PROBLEM DESCRIPTION —
From the data, return each line holding the word "label".

BEGIN

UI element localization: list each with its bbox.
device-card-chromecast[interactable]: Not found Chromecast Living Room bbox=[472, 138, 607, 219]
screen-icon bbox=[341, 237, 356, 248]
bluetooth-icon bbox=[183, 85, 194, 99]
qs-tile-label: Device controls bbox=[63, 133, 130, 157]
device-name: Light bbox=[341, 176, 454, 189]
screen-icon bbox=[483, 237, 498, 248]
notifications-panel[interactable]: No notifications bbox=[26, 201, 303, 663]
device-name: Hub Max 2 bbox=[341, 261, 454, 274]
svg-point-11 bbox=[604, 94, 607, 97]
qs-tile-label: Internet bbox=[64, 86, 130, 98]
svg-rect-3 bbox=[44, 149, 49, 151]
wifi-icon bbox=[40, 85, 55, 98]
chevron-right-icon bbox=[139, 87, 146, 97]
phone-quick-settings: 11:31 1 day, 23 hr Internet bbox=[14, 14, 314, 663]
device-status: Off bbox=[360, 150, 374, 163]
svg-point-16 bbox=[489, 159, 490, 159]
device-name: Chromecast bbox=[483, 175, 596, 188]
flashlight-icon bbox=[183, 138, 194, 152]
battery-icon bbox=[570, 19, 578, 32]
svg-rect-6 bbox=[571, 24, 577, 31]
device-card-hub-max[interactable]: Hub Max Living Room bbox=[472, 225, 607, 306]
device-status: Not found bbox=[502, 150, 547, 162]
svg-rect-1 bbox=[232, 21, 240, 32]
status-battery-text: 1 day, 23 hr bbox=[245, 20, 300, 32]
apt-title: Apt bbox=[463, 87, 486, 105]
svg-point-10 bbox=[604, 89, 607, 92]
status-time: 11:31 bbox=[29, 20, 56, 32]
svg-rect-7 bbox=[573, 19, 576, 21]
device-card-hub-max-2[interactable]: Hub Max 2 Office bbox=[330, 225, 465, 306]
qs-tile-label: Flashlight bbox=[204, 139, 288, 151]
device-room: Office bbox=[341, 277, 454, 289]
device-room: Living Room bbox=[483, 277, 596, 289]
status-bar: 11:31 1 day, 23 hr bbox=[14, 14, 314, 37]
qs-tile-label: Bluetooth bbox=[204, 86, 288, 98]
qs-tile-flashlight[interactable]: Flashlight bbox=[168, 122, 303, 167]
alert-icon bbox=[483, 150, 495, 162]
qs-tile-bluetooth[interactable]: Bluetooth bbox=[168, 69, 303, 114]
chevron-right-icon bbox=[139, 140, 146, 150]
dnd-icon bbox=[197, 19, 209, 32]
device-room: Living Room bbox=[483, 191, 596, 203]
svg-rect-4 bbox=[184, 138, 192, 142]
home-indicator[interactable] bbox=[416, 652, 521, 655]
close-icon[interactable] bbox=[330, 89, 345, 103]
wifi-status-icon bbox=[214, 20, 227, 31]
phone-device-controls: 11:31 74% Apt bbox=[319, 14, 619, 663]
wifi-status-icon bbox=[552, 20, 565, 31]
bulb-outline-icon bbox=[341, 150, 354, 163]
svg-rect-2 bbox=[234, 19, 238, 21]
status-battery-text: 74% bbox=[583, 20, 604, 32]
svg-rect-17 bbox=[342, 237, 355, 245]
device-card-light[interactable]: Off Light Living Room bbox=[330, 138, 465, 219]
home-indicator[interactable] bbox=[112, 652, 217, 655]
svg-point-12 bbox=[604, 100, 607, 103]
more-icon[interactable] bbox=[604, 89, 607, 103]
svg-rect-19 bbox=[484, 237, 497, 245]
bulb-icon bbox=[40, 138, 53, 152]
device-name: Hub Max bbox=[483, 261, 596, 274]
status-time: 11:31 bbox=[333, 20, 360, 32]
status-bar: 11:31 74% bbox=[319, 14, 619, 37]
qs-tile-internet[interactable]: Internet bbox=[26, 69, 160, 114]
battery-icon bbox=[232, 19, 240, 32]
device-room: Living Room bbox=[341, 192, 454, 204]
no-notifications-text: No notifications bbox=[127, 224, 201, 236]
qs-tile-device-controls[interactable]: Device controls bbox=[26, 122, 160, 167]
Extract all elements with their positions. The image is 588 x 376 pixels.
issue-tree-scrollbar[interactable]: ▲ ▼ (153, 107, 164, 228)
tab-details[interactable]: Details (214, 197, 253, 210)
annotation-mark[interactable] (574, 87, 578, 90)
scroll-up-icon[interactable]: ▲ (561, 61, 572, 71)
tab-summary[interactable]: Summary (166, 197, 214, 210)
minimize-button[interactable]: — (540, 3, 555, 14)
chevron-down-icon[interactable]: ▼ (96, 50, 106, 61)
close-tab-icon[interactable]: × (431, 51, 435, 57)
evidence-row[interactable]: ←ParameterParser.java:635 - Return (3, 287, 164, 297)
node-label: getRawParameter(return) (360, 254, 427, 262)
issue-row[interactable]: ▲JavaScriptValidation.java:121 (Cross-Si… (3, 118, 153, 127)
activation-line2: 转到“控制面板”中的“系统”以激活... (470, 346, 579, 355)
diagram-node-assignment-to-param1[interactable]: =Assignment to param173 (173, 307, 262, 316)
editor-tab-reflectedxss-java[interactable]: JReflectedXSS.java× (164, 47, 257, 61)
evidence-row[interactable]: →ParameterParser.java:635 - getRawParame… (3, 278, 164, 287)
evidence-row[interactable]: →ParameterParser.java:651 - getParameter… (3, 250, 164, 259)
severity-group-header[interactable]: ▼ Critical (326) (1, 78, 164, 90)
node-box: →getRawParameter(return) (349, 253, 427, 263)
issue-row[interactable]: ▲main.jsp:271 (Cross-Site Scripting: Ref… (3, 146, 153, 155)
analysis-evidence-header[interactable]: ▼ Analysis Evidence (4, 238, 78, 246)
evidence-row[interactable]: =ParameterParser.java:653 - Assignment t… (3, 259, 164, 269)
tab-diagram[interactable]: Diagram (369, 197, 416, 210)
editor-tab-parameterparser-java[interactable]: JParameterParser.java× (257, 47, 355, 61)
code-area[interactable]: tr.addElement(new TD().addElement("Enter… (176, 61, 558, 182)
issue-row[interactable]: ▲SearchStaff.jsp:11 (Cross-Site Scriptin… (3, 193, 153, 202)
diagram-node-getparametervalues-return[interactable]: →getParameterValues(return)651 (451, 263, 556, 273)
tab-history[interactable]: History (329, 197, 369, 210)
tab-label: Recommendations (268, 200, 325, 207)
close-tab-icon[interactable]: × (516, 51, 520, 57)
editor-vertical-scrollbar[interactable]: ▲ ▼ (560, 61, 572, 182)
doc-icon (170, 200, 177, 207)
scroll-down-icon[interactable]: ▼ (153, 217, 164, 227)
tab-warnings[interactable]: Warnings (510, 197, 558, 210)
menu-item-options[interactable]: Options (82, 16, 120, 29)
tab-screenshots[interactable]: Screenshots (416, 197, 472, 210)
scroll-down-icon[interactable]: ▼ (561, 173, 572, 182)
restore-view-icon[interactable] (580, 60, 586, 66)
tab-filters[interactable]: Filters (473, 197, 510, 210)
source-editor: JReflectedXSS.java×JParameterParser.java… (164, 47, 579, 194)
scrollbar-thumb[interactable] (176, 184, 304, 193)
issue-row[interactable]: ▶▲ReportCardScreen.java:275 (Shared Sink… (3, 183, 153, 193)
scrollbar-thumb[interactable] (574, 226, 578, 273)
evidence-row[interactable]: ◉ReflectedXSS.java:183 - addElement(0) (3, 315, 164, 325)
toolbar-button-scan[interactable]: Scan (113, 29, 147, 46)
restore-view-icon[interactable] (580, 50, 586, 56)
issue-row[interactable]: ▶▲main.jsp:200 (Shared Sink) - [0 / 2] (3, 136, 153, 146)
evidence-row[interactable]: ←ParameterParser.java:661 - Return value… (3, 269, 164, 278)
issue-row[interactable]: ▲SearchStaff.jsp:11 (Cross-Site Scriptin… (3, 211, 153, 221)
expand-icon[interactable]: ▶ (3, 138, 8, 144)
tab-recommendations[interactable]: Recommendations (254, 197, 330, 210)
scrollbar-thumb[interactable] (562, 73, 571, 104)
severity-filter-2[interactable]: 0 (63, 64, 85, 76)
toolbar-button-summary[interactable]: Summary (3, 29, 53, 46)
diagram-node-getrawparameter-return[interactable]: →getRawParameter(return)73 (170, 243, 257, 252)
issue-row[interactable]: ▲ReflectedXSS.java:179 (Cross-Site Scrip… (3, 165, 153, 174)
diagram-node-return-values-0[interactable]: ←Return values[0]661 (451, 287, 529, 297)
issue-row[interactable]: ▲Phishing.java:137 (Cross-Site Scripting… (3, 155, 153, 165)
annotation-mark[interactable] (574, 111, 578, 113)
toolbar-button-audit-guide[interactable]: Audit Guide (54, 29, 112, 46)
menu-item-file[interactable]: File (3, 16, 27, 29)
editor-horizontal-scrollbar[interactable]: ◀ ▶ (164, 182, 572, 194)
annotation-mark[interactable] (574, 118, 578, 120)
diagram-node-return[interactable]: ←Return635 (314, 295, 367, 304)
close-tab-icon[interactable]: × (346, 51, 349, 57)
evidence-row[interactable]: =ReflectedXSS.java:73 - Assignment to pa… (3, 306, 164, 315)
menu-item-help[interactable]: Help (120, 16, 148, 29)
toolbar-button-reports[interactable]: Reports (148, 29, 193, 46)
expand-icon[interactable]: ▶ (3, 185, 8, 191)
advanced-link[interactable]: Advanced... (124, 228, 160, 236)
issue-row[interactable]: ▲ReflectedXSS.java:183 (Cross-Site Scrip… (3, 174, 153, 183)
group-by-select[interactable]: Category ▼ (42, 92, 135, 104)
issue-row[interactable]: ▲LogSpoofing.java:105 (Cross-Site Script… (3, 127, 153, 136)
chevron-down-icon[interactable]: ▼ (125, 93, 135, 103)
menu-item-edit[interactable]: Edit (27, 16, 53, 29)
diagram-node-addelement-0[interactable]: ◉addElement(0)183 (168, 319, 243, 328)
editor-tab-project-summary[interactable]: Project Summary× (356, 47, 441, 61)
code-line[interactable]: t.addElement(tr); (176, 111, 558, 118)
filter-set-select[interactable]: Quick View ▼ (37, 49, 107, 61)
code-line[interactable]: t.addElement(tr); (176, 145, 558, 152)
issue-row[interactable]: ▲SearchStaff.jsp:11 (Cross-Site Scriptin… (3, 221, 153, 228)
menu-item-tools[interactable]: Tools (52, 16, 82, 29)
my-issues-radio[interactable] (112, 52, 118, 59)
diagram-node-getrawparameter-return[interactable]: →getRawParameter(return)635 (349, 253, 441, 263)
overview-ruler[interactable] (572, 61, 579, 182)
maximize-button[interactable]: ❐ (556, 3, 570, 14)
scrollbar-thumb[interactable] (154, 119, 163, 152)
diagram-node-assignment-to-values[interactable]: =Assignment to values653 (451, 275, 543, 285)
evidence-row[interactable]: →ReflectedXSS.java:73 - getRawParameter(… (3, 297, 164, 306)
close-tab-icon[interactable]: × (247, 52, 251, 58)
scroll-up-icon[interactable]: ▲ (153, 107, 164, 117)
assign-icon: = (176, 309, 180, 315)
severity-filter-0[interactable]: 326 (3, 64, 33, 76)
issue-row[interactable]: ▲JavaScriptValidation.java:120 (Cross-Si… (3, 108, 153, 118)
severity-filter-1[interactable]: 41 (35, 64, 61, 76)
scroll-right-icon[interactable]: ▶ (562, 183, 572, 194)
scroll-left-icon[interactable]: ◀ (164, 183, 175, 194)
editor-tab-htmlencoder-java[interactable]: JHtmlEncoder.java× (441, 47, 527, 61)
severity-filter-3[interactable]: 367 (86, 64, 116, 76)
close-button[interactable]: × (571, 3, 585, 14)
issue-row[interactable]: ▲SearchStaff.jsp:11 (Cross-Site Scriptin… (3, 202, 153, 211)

END

ANSWER AREA —
qs-tile-label: Device controls bbox=[63, 133, 130, 157]
qs-tile-label: Internet bbox=[64, 86, 130, 98]
qs-tile-label: Flashlight bbox=[204, 139, 288, 151]
qs-tile-label: Bluetooth bbox=[204, 86, 288, 98]
node-label: getRawParameter(return) (360, 254, 427, 262)
tab-label: Recommendations (268, 200, 325, 207)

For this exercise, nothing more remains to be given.